American Indian Disability Technical Assistance Center

AIDTAC. The words political participation, employment, community involvement, health promotion, and independent living are in a circle around an eagle, wolf, bear, buffalo, and a turtle. There are four eagle feathers below the circle. The American Indian Disability Technical Assistance Center (AIDTAC) was inaugurated in October 2000 with an initial five-year grant by the U.S. Department of Education’s Rehabilitation Services Administration, as a national center to provide information, training, and technical assistance to vocational rehabilitation and employment-related services assisting American Indians and Alaska Natives with disabilities. The work was expanded to include Native Hawaiians.

In conjunction with other programs at the Rural Institute of The University of Montana, AIDTAC addressed issues of employment, transportation, health, independent living, voter participation, and education.

Funding for the Technical Assistance on Native American Culture project (TANAC) project was discontinued in 2008. TANAC was funded by the Social Security Administration (SSA).

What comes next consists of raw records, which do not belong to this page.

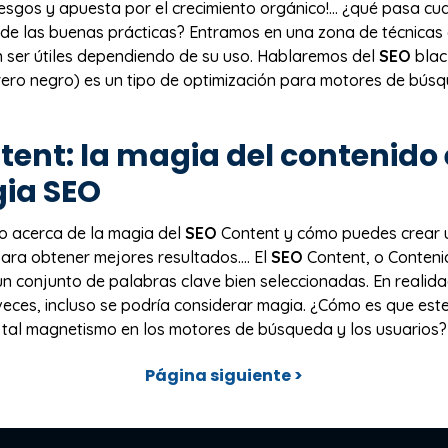
 riesgos y apuesta por el crecimiento orgánico!… ¿qué pasa 
de las buenas prácticas? Entramos en una zona de técnicas 
 ser útiles dependiendo de su uso. Hablaremos del
SEO
blac
rero negro) es un tipo de optimización para motores de bú
ent: la magia del contenido
gia
SEO
o acerca de la magia del
SEO
Content y cómo puedes crear
ara obtener mejores resultados.… El
SEO
Content, o Conten
 conjunto de palabras clave bien seleccionadas. En realidad
 veces, incluso se podría considerar magia. ¿Cómo es que este
 tal magnetismo en los motores de búsqueda y los usuarios? ¿
Página siguiente >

AIDTAC formerly provided training and technical assistance through teleconferences and supporting materials, publication of a wide range of materials in a variety of formats, information transmitted via listservs, curriculum development, and regular updates to our websites.  AIDTAC collaborates with other individuals and organizations to conduct training. Audiences served include individuals, Work Incentive Planning Assistance (WIPA) projects, P&A projects, tribal governments, tribal and state vocational rehabilitation agencies, employers and employer representatives, urban Indian centers, and others.

This information was updated April 24, 2009.